Crucell's Uytdehaag agreed that preventing infection with programmed antibodies was a long way off. "For vaccination against viral diseases, it remains to be demonstrated whether programmed antibodies can neutralize—not just bind—a virus," he said.

Uytdehaag said that success in treating malaria, HIV and flu would depend on developing chemical programming agents with high affinity for the pathogens. He agreed with Rickert that such agents should target highly conserved epitopes to prevent escape mutations.

Uytdehaag also said there would be logistical issues in using the programmable antibodies for many infectious diseases.

"The broad and universal applicability of the technology to create instant immunity in the event of, for example, a flu pandemic, would require a pre-existing immunity to the [diketone] in the general population," he said. "Mass immunization early in life to generate a long-lived memory B cell response to the diketone is theoretically possible, but there may be ethical and regulatory issues involved with such an approach."

Rickert disagreed, noting that the diketone used by the Barbas team was inert, did not accumulate in the body and had no known human toxicity.

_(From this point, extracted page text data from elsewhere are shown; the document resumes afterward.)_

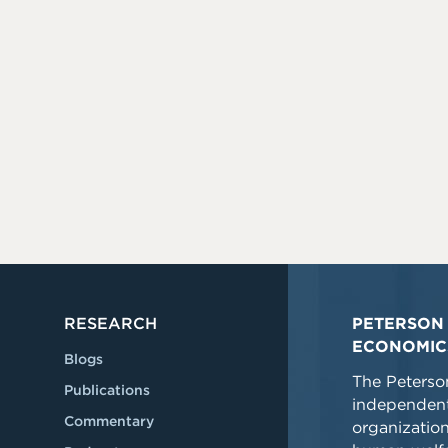
RESEARCH
PETERSON 
ECONOMIC
Blogs
The Peterson
Publications
independent
Commentary
organizatio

Lerner concurred with Rickert, adding that the compounds used by CovX and Pfizer to induce the antibody scaffolds have long-standing safety records in humans. Thus, he didn't anticipate significant ethical or regulatory hurdles to generating pre-existing, programmable immunity in the general population.

Barbas said his group has developed a variety of different antibodies that are also suitable for chemical programming and just as versatile as the anti-diketone antibodies. He added that his group is working to advance the technology described in PNAS to treat HIV, influenza and cancer.

Lerner said Scripps holds all of the IP related to chemically programmed antibodies and Pfizer has licensed the rights.